GPU clusters
You can group multiple VMs with GPUs into a GPU cluster. This will allow you to accelerate high-performance computing (HPC) tasks that require more computing capacity than individual VMs can provide, such as scientific simulations and deep neural networks training and inference.
The GPU clusters are built with NVIDIA InfiniBand secure high-speed networking. Each GPU in a node is connected through a network interface card (NIC) that provides 400 GB/s. As a compute node consists of 8 GPUs, the total bandwidth for a node is 3.2 TB/s.
Nebius AI uses GPUDirect RDMA, an NVIDIA technology of remote direct memory access (RDMA) that allows data to flow directly between each GPU and its NIC, avoiding CPU, thus boosting the data exchange speed.
Requirements
VMs in a GPU cluster must have 8 GPUs each and can use either of these platforms:
- NVIDIA® H100 NVLink with Intel Sapphire Rapids (Type A) (
gpu-h100
) - NVIDIA® H100 NVLink with Intel Sapphire Rapids (Type B) (
gpu-h100-b
) - NVIDIA® H100 NVLink with Intel Sapphire Rapids (Type C) (
gpu-h100-c
)
The NVIDIA H100 platforms provide identical performance and capabilities.
Recommendations
We recommend to create a cluster with the VMs in the same network.

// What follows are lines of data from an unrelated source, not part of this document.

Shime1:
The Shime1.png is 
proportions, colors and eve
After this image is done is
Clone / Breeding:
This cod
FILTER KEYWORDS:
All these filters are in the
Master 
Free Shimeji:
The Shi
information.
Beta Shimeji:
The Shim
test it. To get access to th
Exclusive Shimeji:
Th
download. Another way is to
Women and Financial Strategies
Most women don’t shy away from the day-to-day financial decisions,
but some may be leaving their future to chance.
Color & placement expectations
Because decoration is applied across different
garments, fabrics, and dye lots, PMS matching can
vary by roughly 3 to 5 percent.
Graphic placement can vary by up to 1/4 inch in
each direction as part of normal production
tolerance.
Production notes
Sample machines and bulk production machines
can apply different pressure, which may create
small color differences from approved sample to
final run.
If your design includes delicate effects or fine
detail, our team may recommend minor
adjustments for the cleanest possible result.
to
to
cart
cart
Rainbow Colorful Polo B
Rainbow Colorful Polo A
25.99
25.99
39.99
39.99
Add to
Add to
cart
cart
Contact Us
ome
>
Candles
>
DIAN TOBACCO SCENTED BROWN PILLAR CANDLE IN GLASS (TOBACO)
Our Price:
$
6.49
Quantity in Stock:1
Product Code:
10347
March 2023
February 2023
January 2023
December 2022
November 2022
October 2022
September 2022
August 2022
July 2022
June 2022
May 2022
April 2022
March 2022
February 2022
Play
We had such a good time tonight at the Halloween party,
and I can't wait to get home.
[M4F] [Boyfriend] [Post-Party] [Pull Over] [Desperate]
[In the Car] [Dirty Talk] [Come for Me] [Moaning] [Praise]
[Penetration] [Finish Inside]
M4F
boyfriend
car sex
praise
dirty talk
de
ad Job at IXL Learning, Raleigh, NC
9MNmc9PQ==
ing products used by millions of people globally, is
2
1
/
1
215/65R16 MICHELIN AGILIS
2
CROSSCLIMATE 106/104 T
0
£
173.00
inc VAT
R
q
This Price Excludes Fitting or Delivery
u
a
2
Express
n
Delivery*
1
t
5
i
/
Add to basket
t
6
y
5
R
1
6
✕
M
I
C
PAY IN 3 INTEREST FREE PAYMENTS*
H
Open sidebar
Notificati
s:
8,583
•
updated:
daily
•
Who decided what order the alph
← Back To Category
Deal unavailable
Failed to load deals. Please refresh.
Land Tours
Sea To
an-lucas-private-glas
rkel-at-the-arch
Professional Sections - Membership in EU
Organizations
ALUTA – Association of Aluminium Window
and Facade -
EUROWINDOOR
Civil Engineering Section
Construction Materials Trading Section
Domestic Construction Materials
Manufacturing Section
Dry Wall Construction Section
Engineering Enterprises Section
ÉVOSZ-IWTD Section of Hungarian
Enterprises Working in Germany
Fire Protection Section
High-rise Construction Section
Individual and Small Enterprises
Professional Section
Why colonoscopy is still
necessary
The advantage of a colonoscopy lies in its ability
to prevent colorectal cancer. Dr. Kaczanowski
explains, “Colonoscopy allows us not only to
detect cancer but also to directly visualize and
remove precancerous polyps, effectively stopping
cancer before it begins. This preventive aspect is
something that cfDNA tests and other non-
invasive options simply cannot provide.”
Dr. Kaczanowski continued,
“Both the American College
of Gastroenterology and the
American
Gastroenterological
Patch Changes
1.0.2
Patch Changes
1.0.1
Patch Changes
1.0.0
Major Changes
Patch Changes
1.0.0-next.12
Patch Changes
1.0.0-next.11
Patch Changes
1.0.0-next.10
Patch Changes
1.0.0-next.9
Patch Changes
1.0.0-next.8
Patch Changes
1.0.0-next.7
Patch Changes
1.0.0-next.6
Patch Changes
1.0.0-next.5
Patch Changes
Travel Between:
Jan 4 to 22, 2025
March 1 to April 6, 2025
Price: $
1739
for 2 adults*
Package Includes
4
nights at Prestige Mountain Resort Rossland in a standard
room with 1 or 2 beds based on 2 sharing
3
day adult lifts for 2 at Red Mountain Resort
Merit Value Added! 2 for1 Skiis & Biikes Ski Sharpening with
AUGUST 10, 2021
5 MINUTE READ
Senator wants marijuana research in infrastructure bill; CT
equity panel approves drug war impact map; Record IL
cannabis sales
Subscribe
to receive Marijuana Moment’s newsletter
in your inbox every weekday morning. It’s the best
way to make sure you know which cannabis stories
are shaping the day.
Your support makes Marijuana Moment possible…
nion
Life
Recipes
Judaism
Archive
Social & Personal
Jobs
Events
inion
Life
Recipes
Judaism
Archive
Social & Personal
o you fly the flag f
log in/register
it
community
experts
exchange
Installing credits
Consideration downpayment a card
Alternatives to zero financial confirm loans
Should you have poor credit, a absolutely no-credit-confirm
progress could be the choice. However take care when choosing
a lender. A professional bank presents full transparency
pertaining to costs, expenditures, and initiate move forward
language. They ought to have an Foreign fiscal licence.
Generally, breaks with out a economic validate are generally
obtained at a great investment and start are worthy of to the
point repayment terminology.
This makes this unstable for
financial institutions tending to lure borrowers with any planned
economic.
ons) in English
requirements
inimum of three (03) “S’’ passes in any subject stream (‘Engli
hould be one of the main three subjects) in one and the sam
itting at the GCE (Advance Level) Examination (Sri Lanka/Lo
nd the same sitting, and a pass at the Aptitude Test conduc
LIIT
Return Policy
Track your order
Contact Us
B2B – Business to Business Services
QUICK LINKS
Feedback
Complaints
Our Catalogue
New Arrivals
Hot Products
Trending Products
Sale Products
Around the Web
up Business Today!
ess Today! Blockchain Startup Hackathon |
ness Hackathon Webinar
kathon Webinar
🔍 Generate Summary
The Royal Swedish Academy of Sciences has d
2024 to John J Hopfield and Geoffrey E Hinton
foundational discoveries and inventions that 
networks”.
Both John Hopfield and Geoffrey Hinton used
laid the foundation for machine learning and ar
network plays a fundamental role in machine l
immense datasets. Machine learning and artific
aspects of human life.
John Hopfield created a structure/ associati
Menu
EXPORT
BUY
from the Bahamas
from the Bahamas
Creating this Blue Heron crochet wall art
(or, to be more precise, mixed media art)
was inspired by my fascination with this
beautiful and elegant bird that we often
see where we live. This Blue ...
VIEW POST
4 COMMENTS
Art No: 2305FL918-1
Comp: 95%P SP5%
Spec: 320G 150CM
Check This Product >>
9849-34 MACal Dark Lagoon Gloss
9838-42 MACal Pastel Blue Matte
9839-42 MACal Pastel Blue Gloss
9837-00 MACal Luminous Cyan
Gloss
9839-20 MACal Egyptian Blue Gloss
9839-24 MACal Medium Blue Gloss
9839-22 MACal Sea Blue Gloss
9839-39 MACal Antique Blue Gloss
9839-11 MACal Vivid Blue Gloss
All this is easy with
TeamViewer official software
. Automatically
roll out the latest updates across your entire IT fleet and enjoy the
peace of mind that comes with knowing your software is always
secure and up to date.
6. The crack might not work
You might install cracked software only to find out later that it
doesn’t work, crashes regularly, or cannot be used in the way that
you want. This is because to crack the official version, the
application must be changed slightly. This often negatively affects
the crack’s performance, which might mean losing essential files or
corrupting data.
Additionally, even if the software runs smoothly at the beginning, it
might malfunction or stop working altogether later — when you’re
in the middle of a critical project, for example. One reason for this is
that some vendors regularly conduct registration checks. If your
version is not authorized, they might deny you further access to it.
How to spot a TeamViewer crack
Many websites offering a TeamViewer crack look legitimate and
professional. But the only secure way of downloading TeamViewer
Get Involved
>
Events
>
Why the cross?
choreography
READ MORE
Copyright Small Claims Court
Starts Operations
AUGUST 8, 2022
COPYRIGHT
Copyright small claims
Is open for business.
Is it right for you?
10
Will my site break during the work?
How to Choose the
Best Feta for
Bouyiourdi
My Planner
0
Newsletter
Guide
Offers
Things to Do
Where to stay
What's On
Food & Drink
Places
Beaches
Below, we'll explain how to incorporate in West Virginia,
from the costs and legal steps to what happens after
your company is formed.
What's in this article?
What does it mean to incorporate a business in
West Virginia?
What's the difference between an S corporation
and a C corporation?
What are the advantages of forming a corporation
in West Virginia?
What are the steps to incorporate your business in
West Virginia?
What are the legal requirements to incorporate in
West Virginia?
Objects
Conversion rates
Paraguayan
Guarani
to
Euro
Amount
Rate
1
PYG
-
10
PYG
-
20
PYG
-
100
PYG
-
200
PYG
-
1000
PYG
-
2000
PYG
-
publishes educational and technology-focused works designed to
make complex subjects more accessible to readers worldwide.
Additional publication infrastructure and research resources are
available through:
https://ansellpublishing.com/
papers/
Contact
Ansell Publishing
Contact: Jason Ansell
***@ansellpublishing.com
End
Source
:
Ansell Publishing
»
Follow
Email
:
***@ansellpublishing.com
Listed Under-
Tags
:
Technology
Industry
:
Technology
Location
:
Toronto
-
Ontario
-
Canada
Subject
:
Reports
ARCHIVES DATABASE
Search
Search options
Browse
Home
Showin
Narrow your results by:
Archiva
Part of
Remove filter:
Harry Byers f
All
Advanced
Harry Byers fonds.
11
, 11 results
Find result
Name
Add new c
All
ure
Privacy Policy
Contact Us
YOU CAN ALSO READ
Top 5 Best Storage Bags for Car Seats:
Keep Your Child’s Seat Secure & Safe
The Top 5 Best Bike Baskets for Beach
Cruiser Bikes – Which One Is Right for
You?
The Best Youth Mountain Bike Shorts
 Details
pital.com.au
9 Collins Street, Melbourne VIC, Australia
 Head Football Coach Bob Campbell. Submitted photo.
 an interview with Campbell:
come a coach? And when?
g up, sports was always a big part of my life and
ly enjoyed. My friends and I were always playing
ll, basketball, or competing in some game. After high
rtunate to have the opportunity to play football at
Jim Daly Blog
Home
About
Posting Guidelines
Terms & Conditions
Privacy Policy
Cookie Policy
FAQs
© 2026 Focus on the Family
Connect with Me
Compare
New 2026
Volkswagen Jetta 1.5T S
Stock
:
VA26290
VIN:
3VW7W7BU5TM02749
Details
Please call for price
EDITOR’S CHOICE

For the cluster VMs to interact properly, we recommend using a security group that allows unrestricted traffic within itself. For example, the default security group meets this requirement.
InfiniBand fabrics
Each GPU cluster is created in one of physical InfiniBand fabrics. This is where GPUs interconnected over InfiniBand are located. Each fabric has limited GPU capacity.
When creating a GPU cluster, select an InfiniBand fabric for it.
Currently, the following InfiniBand fabrics are available:
fabric-1
: Use for creating GPU clusters with NVIDIA® H100 NVLink with Intel Sapphire Rapids (Type A) and NVIDIA® H100 NVLink with Intel Sapphire Rapids (Type B) VMs. Both types could be mixed in the cluster.fabric-4
: Use for creating GPU clusters with NVIDIA® H100 NVLink with Intel Sapphire Rapids (Type C) VMs.
How to use GPU clusters
- Request to increase one of the “Number of NVIDIA® H100 NVLink (Type A, B or C) GPUs” quotas which include H100s. You need at least 16 H100 GPUs for a 2 VMs cluster.
- Create a GPU cluster.
- Create VMs using the dedicated Marketplace product.
- Add the created VMs to the GPU cluster.